If you later enable login access for that user or Snowflake unlocks login access for that user, the programmatic access tokens for that user remain disabled. To enable the tokens again, execute the ALTER USER … MODIFY PROGRAMMATIC ACCESS TOKEN (PAT) command, and set DISABLED to FALSE. For example:

ALTER USER example_user MODIFY PROGRAMMATIC ACCESS TOKEN example_token SET DISABLED = FALSE;
Copy

Best practices

  • If you need to store a programmatic access token, do so securely (for example, by using a password or secrets manager).

  • Avoid exposing programmatic access tokens in code.

  • Restrict the use of the token to a specific role when generating the token.

  • Regularly review and rotate programmatic access tokens.
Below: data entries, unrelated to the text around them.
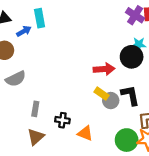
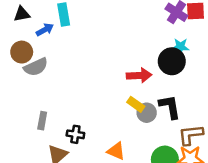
gray semicircle: (16, 79) -> (36, 67), moved
gray rectangle: (35, 109) -> (42, 121), moved
black cross: (62, 120) -> (75, 134), moved

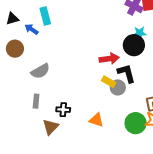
blue arrow: (45, 30) -> (32, 29), turned -112
gray semicircle: (36, 67) -> (40, 71), moved
black L-shape: (170, 107) -> (126, 73), moved

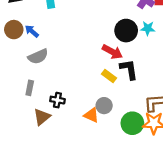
blue arrow: (32, 29) -> (32, 31), moved
black circle: (134, 45) -> (126, 31), moved
red arrow: (109, 59) -> (112, 52), turned 30
gray circle: (118, 87) -> (104, 106), moved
Users can set the expiration time when generating the token, and administrators can reduce the maximum expiration time for all tokens to encourage the rotation of tokens.

Limitations

  • You can only restrict a programmatic access token to a role when you generate the token. After you generate the token, you cannot change or remove the role that it’s restricted to.

  • You can only set the expiration time for a programmatic access token when you generate the token. After you generate the token, you cannot change the expiration time. You can revoke a programmatic access token and generate a new token with a different expiration time.

  • You can only view the secret for a programmatic access token when you create it. After you create a programmatic access token, you can only view information about the token and not the secret for the token.

  • Administrators can list all programmatic access tokens for a given user, but they cannot list all programmatic access tokens for an account.

  • You cannot recover a programmatic access token after you revoke it.